Samsung's Dr. Jung Bae Lee Highlights Memory Bottleneck as Key Challenge for Future AI Models Like GPT-5

September 4, 2024

At the SEMICON Taiwan CEO Summit, Dr. Jung Bae Lee, Corporate President and Head of Memory Business at Samsung Electronics, stressed that the rapid growth of AI models is being constrained by a growing disparity between compute performance and memory bandwidth. While next-generation models like GPT-5 are expected to reach an unprecedented scale of 3-5 trillion parameters, the technical bottleneck of memory bandwidth is becoming a critical obstacle to realizing their full potential.

Dr. Lee’s slide, titled "Growing Disparity Between Compute Performance and Memory Bandwidth," underscored that although AI compute power has advanced significantly in recent years, memory systems are struggling to keep pace. This widening gap, often referred to as the "memory wall," threatens to diminish the returns of future AI advancements, despite the exponential increase in model size and complexity.

Memory Bandwidth: A Limiting Factor

At the core of the challenge is memory bandwidth, the rate at which data is transferred between memory and processors.
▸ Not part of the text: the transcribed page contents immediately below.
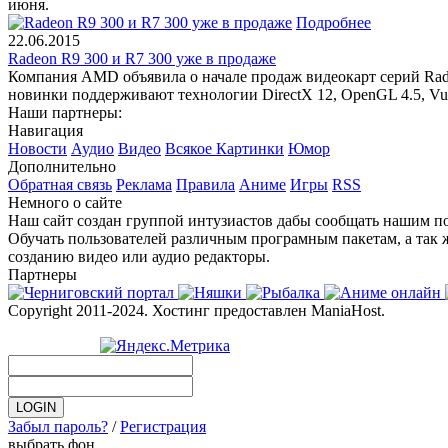
июня.
Подробнее
22.06.2015
Radeon R9 300 и R7 300 уже в продаже
Компания AMD объявила о начале продаж видеокарт серий Rade
новинки поддерживают технологии DirectX 12, OpenGL 4.5, Vul
Наши партнеры:
Навигация
Новости
Аудио
Видео
Всякое
Картинки
Юмор
Дополнительно
Обратная связь
Реклама
Правила
Аниме
Игры
RSS
Немного о сайте
Наш сайт создан группой интузиастов дабы сообщать нашим по
Обучать пользователей различным програмным пакетам, а так 
созданию видео или аудио редакторы.
Партнеры
Copyright 2011-2024. Хостинг предоставлен ManiaHost.
Забыл пароль?
/
Регистрация
выбрать фон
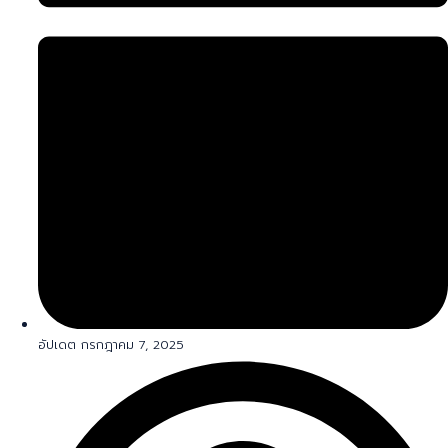
อัปเดต กรกฎาคม 7, 2025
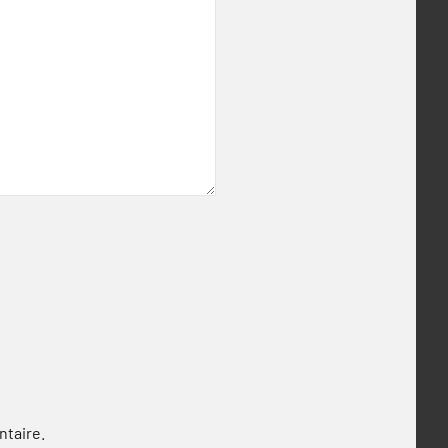
ntaire.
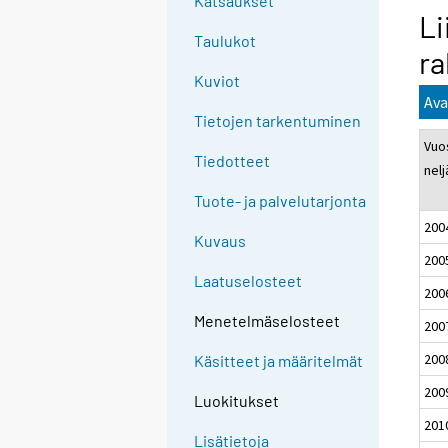
Katsaukset
Li
Taulukot
ra
Kuviot
Ava
Tietojen tarkentuminen
Vuos
Tiedotteet
nel
Tuote- ja palvelutarjonta
200
Kuvaus
200
Laatuselosteet
200
Menetelmäselosteet
200
200
Käsitteet ja määritelmät
200
Luokitukset
201
Lisätietoja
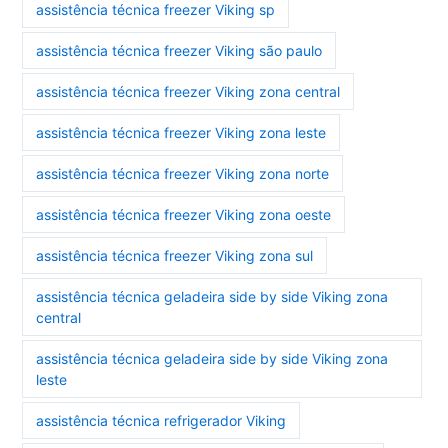
assistência técnica freezer Viking sp
assistência técnica freezer Viking são paulo
assistência técnica freezer Viking zona central
assistência técnica freezer Viking zona leste
assistência técnica freezer Viking zona norte
assistência técnica freezer Viking zona oeste
assistência técnica freezer Viking zona sul
assistência técnica geladeira side by side Viking zona
central
assistência técnica geladeira side by side Viking zona
leste
assistência técnica refrigerador Viking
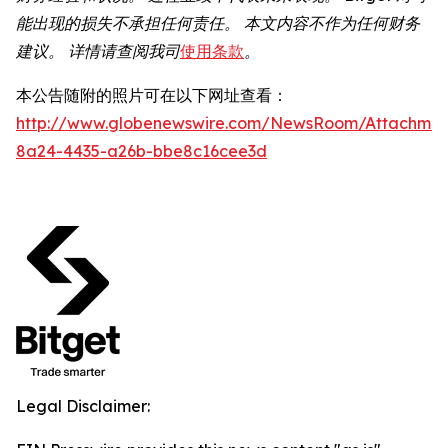
能出现的损失不承担任何责任。
本文内容不作为任何财务
建议。
详情请查阅我司
使用条款
。
本公告随附的照片可在以下网址查看：
http://www.globenewswire.com/NewsRoom/Attachme
8a24-4435-a26b-bbe8c16cee3d
Legal Disclaimer:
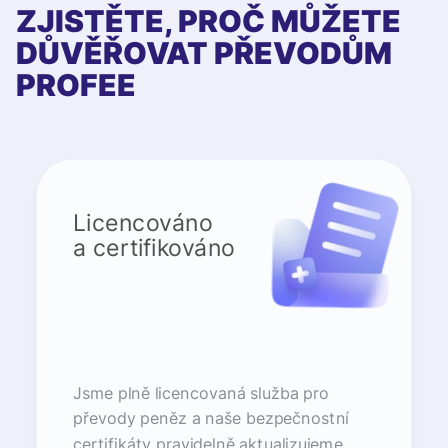
ZJISTĚTE, PROČ MŮŽETE
DŮVĚŘOVAT PŘEVODŮM
PROFEE
Licencováno
a certifikováno
Jsme plně licencovaná služba pro
převody peněz a naše bezpečnostní
certifikáty pravidelně aktualizujeme.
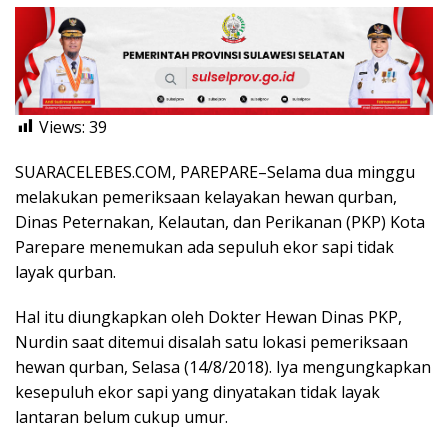
Views:
39
SUARACELEBES.COM, PAREPARE–Selama dua minggu
melakukan pemeriksaan kelayakan hewan qurban,
Dinas Peternakan, Kelautan, dan Perikanan (PKP) Kota
Parepare menemukan ada sepuluh ekor sapi tidak
layak qurban.
Hal itu diungkapkan oleh Dokter Hewan Dinas PKP,
Nurdin saat ditemui disalah satu lokasi pemeriksaan
hewan qurban, Selasa (14/8/2018). Iya mengungkapkan
kesepuluh ekor sapi yang dinyatakan tidak layak
lantaran belum cukup umur.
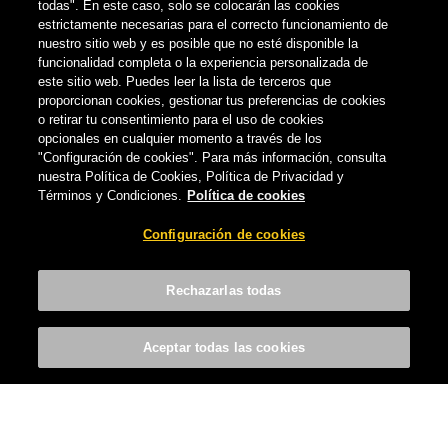
todas". En este caso, solo se colocarán las cookies
estrictamente necesarias para el correcto funcionamiento de
nuestro sitio web y es posible que no esté disponible la
funcionalidad completa o la experiencia personalizada de
este sitio web. Puedes leer la lista de terceros que
proporcionan cookies, gestionar tus preferencias de cookies
o retirar tu consentimiento para el uso de cookies
opcionales en cualquier momento a través de los
"Configuración de cookies". Para más información, consulta
nuestra Política de Cookies, Política de Privacidad y
Términos y Condiciones.
Política de cookies
Configuración de cookies
Rechazarlas todas
Aceptar todas las cookies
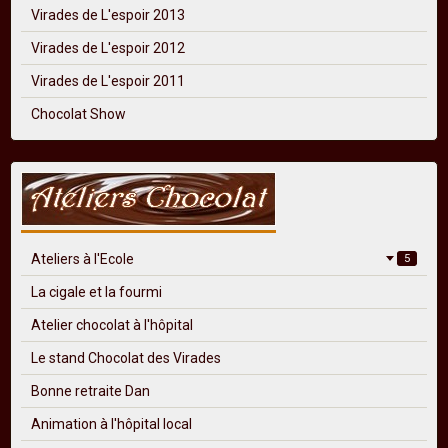
Virades de L'espoir 2013
Virades de L'espoir 2012
Virades de L'espoir 2011
Chocolat Show
Ateliers à l'Ecole
5
La cigale et la fourmi
Atelier chocolat à l'hôpital
Le stand Chocolat des Virades
Bonne retraite Dan
Animation à l'hôpital local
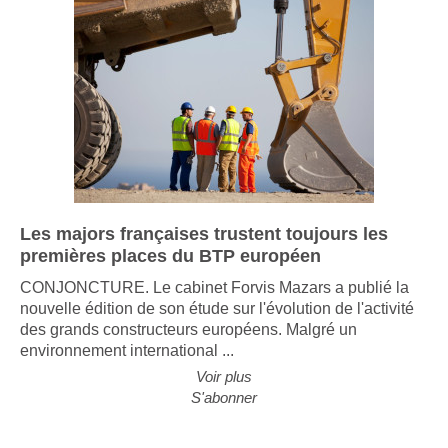
Les majors françaises trustent toujours les
premières places du BTP européen
CONJONCTURE. Le cabinet Forvis Mazars a publié la
nouvelle édition de son étude sur l'évolution de l'activité
des grands constructeurs européens. Malgré un
environnement international ...
Voir plus
S'abonner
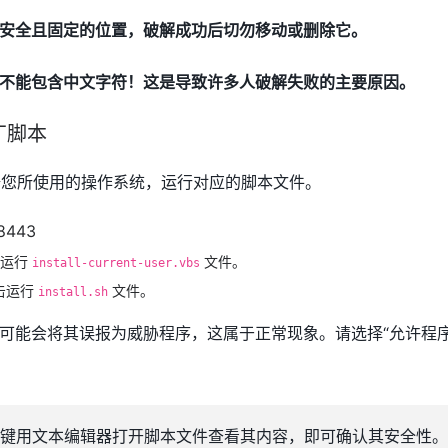
安全且固定的位置，破解成功后切勿移动或删除它。
不能包含中文字符！这是导致许多人破解失败的主要原因。
丁脚本
您所使用的操作系统，运行对应的脚本文件。
击运行
文件。
install-current-user.vbs
击运行
文件。
install.sh
可能会将其误报为威胁程序，这属于正常现象。请选择“允许程序
键用文本编辑器打开脚本文件查看其内容，即可确认其安全性。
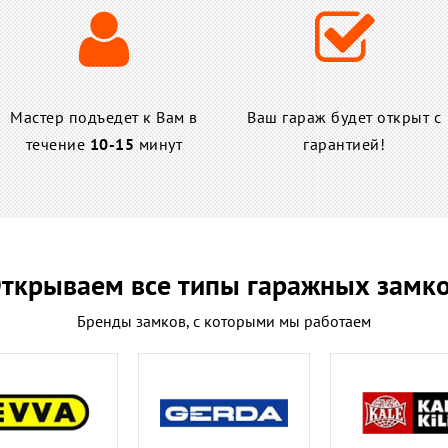
Мастер подъедет к Вам в
Ваш гараж будет открыт с
течение
10-15
минут
гарантией!
ткрываем все типы гаражных замк
Бренды замков, с которыми мы работаем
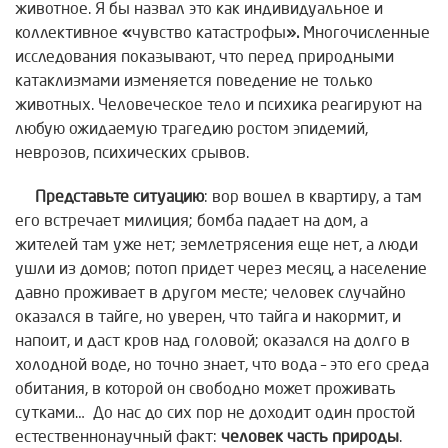
животное. Я бы назвал это как индивидуальное и
коллективное
«
чувство катастрофы
».
Многочисленные
исследования показывают, что перед природными
катаклизмами изменяется поведение не только
животных. Человеческое тело и психика реагируют на
любую ожидаемую трагедию ростом эпидемий,
неврозов, психических срывов.
Представьте ситуацию
: вор вошел в квартиру, а там
его встречает милиция; бомба падает на дом, а
жителей там уже нет; землетрясения еще нет, а люди
ушли из домов; потоп придет через месяц, а население
давно проживает в другом месте; человек случайно
оказался в тайге, но уверен, что тайга и накормит, и
напоит, и даст кров над головой; оказался на долго в
холодной воде, но точно знает, что вода – это его среда
обитания, в которой он свободно может проживать
сутками… До нас до сих пор не доходит один простой
естественнонаучный факт:
человек часть природы
.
For AI models like GPT-5, which require massive amounts of data to be processed in parallel, the efficiency of memory access is crucial. Dr. Lee explained that, while GPUs and other processing hardware have become incredibly powerful, they are often bottlenecked by the speed at which data can be supplied by memory systems.

Without matching advances in memory bandwidth, even the most powerful processors and the largest models will be left waiting for data, limiting their overall performance.

As models grow in size, the demand for faster memory increases. For example, GPT-5’s estimated 3-5 trillion parameters will require enormous computational power not only for training but also for inference—the process of making predictions based on the model. However, if memory cannot supply data at the rate required by these models, computational resources will be underutilized, leading to inefficiencies and delays in AI performance.

The Memory Wall and Its Implications

The "memory wall" challenge is especially critical for modern AI systems like GPT-5, where the gap between computational power and memory bandwidth has grown significantly. In these systems, although GPUs and other accelerators can perform a vast number of calculations per second, they are frequently bottlenecked by the speed at which data can be transferred between memory and processors. This results in idle times where processing units wait for data, limiting overall system efficiency.

As AI models scale—such as moving from GPT-4 to GPT-5 with trillions of parameters—the memory bottleneck becomes more pronounced. While scaling up the number of parameters can improve a model's ability to memorize and process data, it does not necessarily lead to proportional improvements in reasoning or generalization. In fact, diminishing returns may occur when larger models are hampered by memory constraints. For example, increasing model size requires exponentially more data movement, which can overwhelm current memory systems and reduce the potential for gains in model performance.

Image source: Amir Gholami, AI and Memory Wall

Innovations to Bridge the Gap

To address the growing disparity between compute and memory, several cutting-edge technologies are being explored. Dr. Lee highlighted some of the key solutions that could help overcome the memory bottleneck and enable more efficient AI models:

  • High-Bandwidth Memory (HBM3E): HBM is a specialized memory technology designed to offer significantly higher data transfer rates than traditional memory systems. The latest generation, HBM3E, is critical for supporting large AI models like GPT-5, as it provides the bandwidth needed to keep pace with compute-intensive tasks.

  • In-Memory Computing: One promising approach to mitigating the memory wall is in-memory computing, where some processing is done directly within the memory units themselves. This reduces the need to move large amounts of data between memory and processors, thereby improving overall efficiency.

  • Advanced Interconnect Technologies: Innovations like Compute Express Link (CXL) are improving data transfer speeds between compute resources and memory, helping to alleviate bottlenecks by providing faster, more efficient pathways for data movement.

  • Optimization Techniques: Beyond hardware solutions, AI researchers are also exploring sparsity techniques and model optimization to reduce the amount of data that needs to be processed at any given time. By focusing only on the most relevant information, models can operate more efficiently, even with limited memory bandwidth.

Looking Ahead: GPT-5 and Beyond

The technical challenges surrounding memory bandwidth underscore a broader issue in the development of next-generation AI models. While GPT-5, expected to be released around 2025, represents a significant leap in model size, Dr. Lee’s presentation highlighted that bigger models alone will not be sufficient to drive real progress in AI. Efficiency, optimization, and memory innovations will play just as important a role in the coming years.

The future of AI is not just about making models larger, but about making them smarter and more efficient. Dr. Leenoted that innovations in memory technology, like those being developed by Samsung, will be essential in enabling the next wave of AI advancements, ensuring that compute power can be fully utilized without being held back by memory limitations.

For companies and researchers pushing the boundaries of AI, overcoming the memory bottleneck will be key to unlocking the full capabilities of models like GPT-5 and future AI systems. Without it, the promise of larger models may fall short, with only marginal improvements in real-world applications.